§ Problem requirements
Look below for the lines from the one with "esetben fenntartja és" to the one with "leírását és igénylési", and copy exactly those lines, both ends included.

§ Dataset
_____
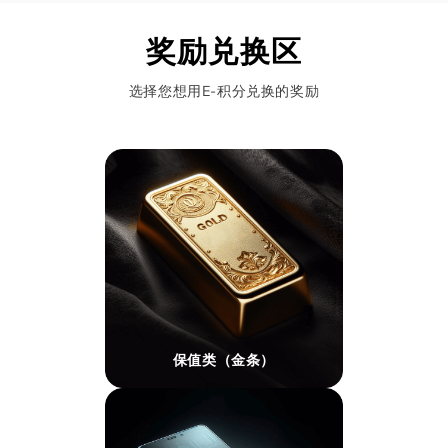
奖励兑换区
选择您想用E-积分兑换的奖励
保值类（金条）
_____
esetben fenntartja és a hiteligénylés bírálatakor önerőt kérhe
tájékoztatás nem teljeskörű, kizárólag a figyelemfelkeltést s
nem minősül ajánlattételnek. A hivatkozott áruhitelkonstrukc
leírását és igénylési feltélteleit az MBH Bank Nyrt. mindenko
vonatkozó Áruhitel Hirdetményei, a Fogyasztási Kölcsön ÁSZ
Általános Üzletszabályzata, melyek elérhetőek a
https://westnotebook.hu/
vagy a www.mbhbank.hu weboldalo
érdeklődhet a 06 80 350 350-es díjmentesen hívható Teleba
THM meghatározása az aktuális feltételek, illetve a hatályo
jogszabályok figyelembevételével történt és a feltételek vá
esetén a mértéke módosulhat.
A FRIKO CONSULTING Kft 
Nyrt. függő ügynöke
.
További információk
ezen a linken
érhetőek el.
_____
§ Response
esetben fenntartja és a hiteligénylés bírálatakor önerőt kérhe
tájékoztatás nem teljeskörű, kizárólag a figyelemfelkeltést s
nem minősül ajánlattételnek. A hivatkozott áruhitelkonstrukc
leírását és igénylési feltélteleit az MBH Bank Nyrt. mindenko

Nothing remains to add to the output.